## [The task]
Go through the listing and copy each line with the string "Reading".

## [Records supplied]
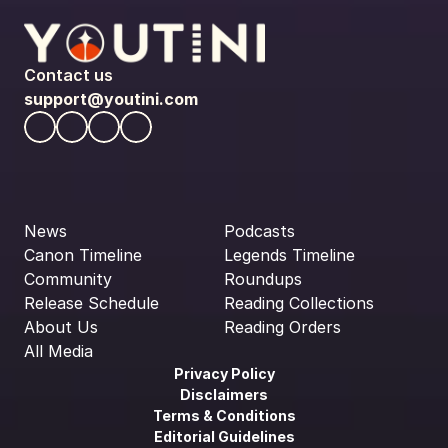
Contact us
support@youtini.com
News
Podcasts
Canon Timeline
Legends Timeline
Community
Roundups
Release Schedule
Reading Collections
About Us
Reading Orders
All Media
Privacy Policy
Disclaimers
Terms & Conditions
Editorial Guidelines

## [Reply]
Reading Collections
Reading Orders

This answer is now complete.